INSTRUCTIONS FOR THE TASK: Write the entries out again in full and unchanged, dropping every image.

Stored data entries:
=====
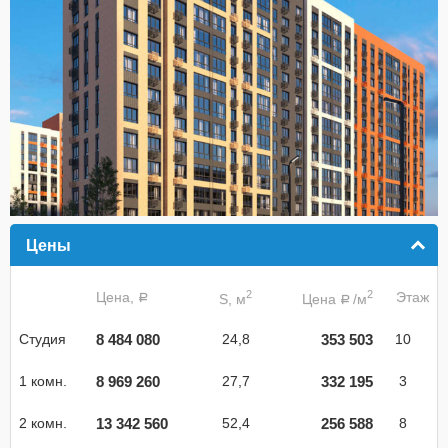
Цены
click to collapse contents
2
2
Цена,
Этаж
S, м
Цена
/м
a
a
8 484 080
353 503
Студия
24,8
10
8 969 260
332 195
1 комн.
27,7
3
13 342 560
256 588
2 комн.
52,4
8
=====
REPLY:
Цены
click to collapse contents
2
2
Цена,
Этаж
S, м
Цена
/м
a
a
8 484 080
353 503
Студия
24,8
10
8 969 260
332 195
1 комн.
27,7
3
13 342 560
256 588
2 комн.
52,4
8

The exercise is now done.